Friday 10 September 2010

What we drank this summer

To Italy, of course: Toscana and Umbria. Was there anything new to find in these well-trodden parts?


Actually, yes. At Enoteca Marcucci, Pietrasanta there is a gentleman who lived and worked in Brighton for a number of years. He entered the spirit of our quest for unknown/unusual grape varieties and came up withwhat we thought was a winner: Massaretta. He thought the example called "Negreto"



from Tenuta Palatina (Alta Versilia - Rosso di Toscano) was 100% Massaretta but subsequently we discovered it may have a majority of Vermentino Nero, itself a new one on us (see below) and some Syrah in the mix. never mind - a very tasty blend of mostly obscure grape varieties.
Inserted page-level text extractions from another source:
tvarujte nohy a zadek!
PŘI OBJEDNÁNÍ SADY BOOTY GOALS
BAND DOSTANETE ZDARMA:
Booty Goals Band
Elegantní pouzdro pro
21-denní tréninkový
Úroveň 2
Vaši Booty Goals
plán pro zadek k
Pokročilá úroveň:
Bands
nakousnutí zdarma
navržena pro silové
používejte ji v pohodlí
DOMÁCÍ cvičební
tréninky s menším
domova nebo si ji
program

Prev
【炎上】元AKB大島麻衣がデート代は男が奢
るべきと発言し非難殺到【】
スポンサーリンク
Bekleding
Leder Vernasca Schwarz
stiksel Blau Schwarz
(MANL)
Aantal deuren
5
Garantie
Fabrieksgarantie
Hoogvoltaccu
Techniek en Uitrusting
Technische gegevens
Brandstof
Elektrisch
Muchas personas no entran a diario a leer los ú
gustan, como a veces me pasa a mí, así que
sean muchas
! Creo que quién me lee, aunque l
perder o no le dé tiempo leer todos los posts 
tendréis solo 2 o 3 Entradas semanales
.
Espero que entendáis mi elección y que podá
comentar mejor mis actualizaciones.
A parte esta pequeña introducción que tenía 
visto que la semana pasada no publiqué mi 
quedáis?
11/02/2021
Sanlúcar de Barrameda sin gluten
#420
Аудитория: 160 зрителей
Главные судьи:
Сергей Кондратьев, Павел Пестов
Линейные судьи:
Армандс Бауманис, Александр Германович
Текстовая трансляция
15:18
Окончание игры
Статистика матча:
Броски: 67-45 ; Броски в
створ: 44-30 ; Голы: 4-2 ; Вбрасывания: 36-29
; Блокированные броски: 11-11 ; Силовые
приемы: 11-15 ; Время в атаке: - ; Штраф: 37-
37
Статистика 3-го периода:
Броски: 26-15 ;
On an excursion to Pienza we chanced on Enoteca di Ghino which was notable for having a number of bottles of Chateau Petrus tastefully arranged in a basket near the door. Ghino himself was down the alley having a chat with neighbours. There was no one else to be seen. Naturally, there was no temptation to pocket the Petrus - it is only Merlot after all.



Ghino is a man with a bit of an obsession for Sangiovese clones. He informed us there are 8 of these. We then tried to tell him that although this was very interesting, what we were after was something more obscure than Sangiovese in any of its clonal forms. Ghino belongs to the group of people who don't really understand our search, or perhaps don't think it valid. Trying to give him a 'for instance' we mentioned Pugnitello (see 'What we drank this summer' - 2008).
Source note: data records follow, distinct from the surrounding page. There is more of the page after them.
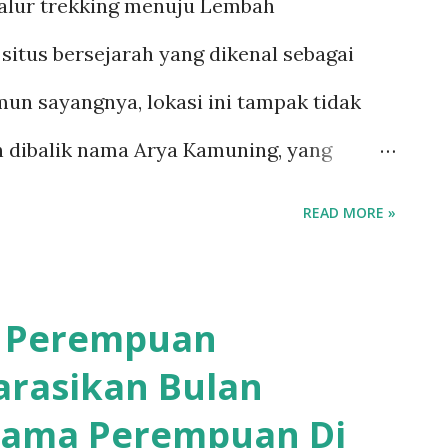
alur trekking menuju Lembah
 bidang kebudayaan. Namun, calon
situs bersejarah yang dikenal sebagai
melaksanakan kegiatan kebudayaan selama
un sayangnya, lokasi ini tampak tidak
daftaran program ini cukup sederhana.
ah dibalik nama Arya Kamuning, yang
.
ting dalam sejarah Kuningan yang jarang
READ MORE »
ebsite Kementerian Kehutanan, Direktorat
Daya Alam dan Ekosistem, Arya Kamuning
a Perempuan
jaya atau Bratawijaya, dilantik oleh
arasikan Bulan
ang Adipati Kuningan pada 1 September
lama Perempuan Di
langsung di Gunung Jati, Cirebon, saat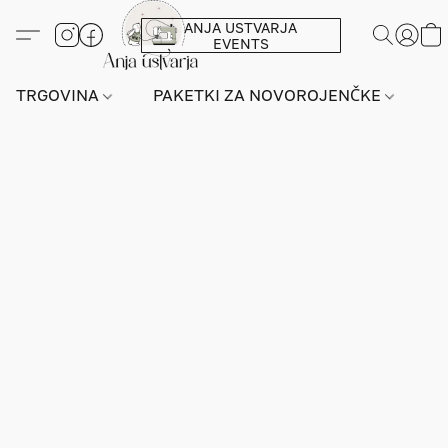
ANJA USTVARJA
EVENTS
TRGOVINA
PAKETKI ZA NOVOROJENČKE
L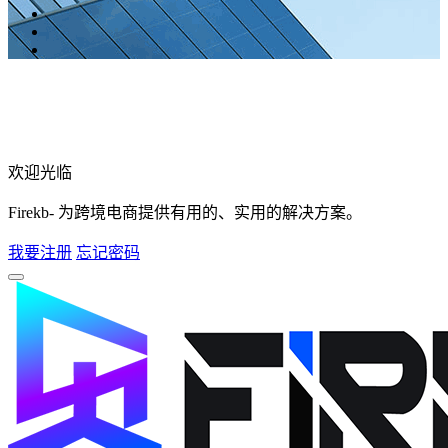
欢迎光临
Firekb- 为跨境电商提供有用的、实用的解决方案。
我要注册
忘记密码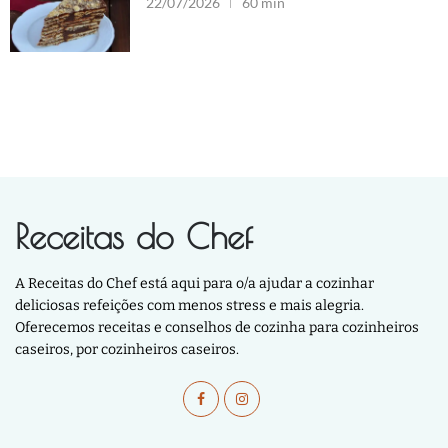
22/07/2026
60 min
Receitas do Chef
A Receitas do Chef está aqui para o/a ajudar a cozinhar
deliciosas refeições com menos stress e mais alegria.
Oferecemos receitas e conselhos de cozinha para cozinheiros
caseiros, por cozinheiros caseiros.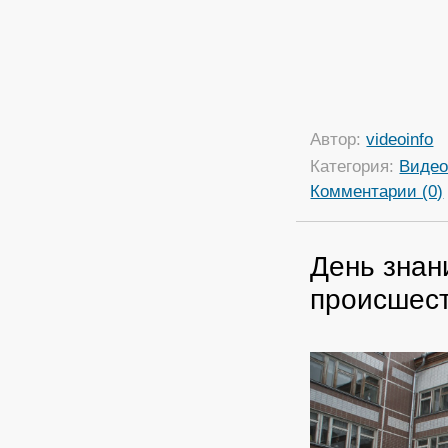
Автор:
videoinfo
Категория:
Виде
Комментарии (0)
День знан
происшес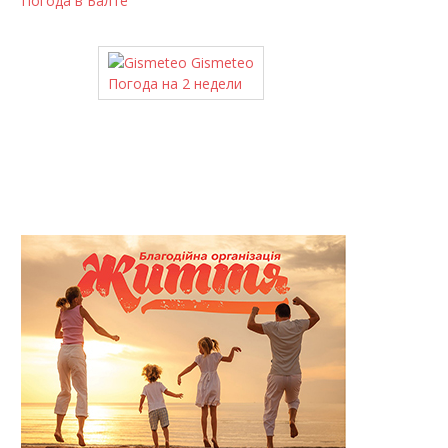
Погода в Балте
Gismeteo
Погода на 2 недели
"Ah, Pugnitello," he said. "Yes we used to stock it but we decided it wasn't really very good when considering the price/quality ratio." Disappointed we were just considering this statement when he added "of course Pugnitello is just a clone of Sangiovese..."
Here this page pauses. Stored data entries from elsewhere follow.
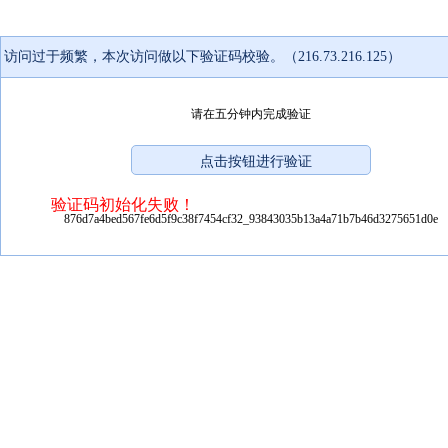
访问过于频繁，本次访问做以下验证码校验。（216.73.216.125）
请在五分钟内完成验证
验证码初始化失败！
876d7a4bed567fe6d5f9c38f7454cf32_93843035b13a4a71b7b46d3275651d0e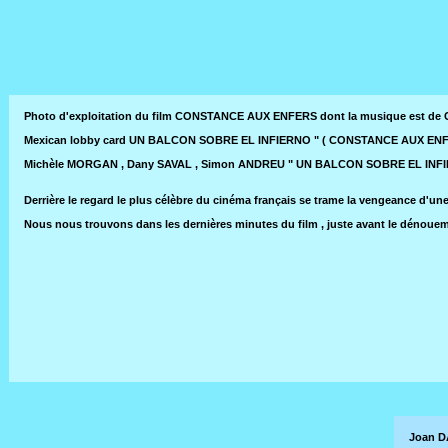
Photo d'exploitation du film CONSTANCE AUX ENFERS dont la musique est de
Mexican lobby card UN BALCON SOBRE EL INFIERNO " ( CONSTANCE AUX ENFERS 
Michèle MORGAN , Dany SAVAL , Simon ANDREU " UN BALCON SOBRE EL INFIER
Derrière le regard le plus célèbre du cinéma français se trame la vengeance d'
Nous nous trouvons dans les dernières minutes du film , juste avant le dénouem
Joan D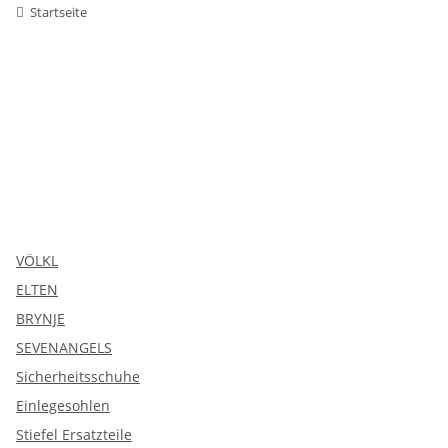
Startseite
VÖLKL
ELTEN
BRYNJE
SEVENANGELS
Sicherheitsschuhe
Einlegesohlen
Stiefel Ersatzteile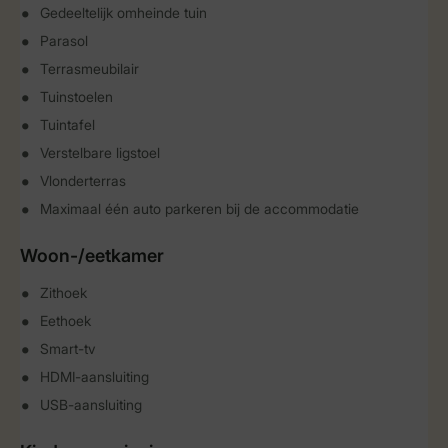
Gedeeltelijk omheinde tuin
Parasol
Terrasmeubilair
Tuinstoelen
Tuintafel
Verstelbare ligstoel
Vlonderterras
Maximaal één auto parkeren bij de accommodatie
Woon-/eetkamer
Zithoek
Eethoek
Smart-tv
HDMI-aansluiting
USB-aansluiting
We made our excuses and left.

In Lucca, our favourite Enoteca Vanni was closed but in its place we found Marsili Costantino around the corner in the Piazza San Michele.



There we bought a Traminer which turned out to be a Gewurtztraminer (in Italy there is a great deal of 'confusione' on this point as we have seen (the argument we had at Venice Airport). A quite expensive mistake, but our fault entirely. The shop has a good and interesting selection if you're not looking off the beaten track. We also bought a reasonably priced Bianco di Pitigliano which went down well for its bone-dryness and a Ribolla Gialla from Friuli if memory serves.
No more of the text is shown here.